_Problem details_
The lines to return are the one containing "からのツイート (749, 240)" and all that follow it in the entries below, duplicated exactly and nothing else.

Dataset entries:
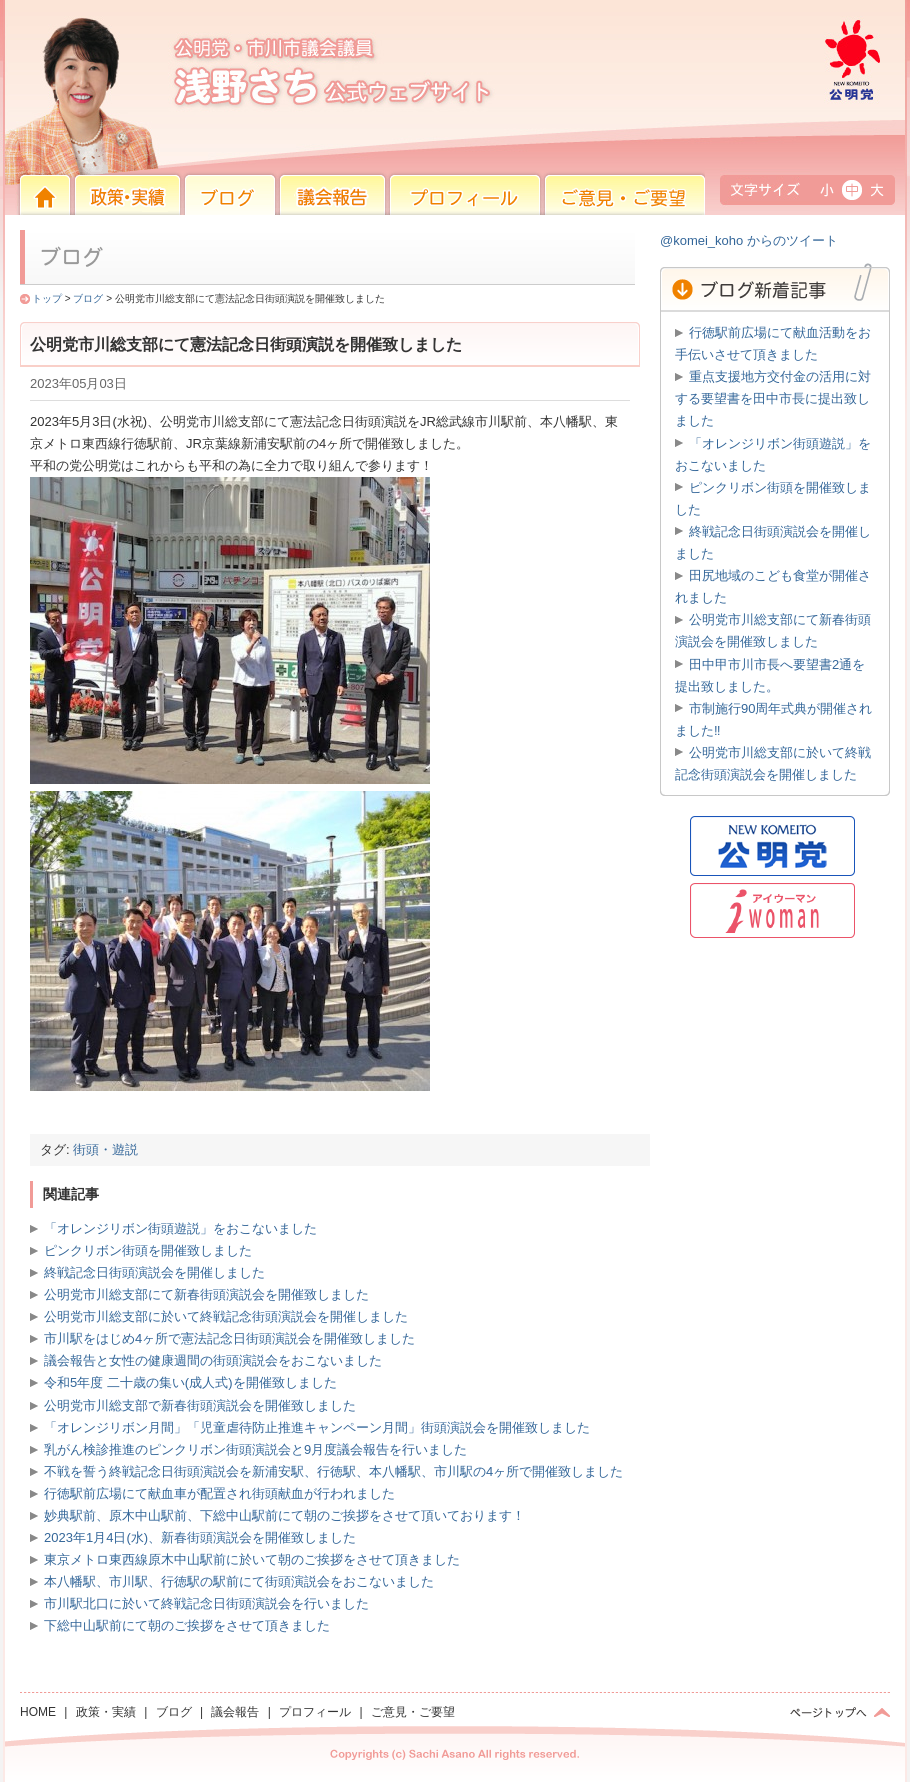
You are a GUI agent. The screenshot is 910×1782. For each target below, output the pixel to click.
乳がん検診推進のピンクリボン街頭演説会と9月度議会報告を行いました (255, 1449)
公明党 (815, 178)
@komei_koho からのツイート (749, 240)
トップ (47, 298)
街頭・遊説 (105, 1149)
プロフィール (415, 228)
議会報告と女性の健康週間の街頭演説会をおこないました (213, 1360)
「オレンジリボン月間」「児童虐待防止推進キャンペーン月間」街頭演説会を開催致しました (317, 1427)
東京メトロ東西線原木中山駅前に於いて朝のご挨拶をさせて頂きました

_Result for this task_
@komei_koho からのツイート (749, 240)
トップ (47, 298)
街頭・遊説 (105, 1149)
プロフィール (415, 228)
議会報告と女性の健康週間の街頭演説会をおこないました (213, 1360)
「オレンジリボン月間」「児童虐待防止推進キャンペーン月間」街頭演説会を開催致しました (317, 1427)
東京メトロ東西線原木中山駅前に於いて朝のご挨拶をさせて頂きました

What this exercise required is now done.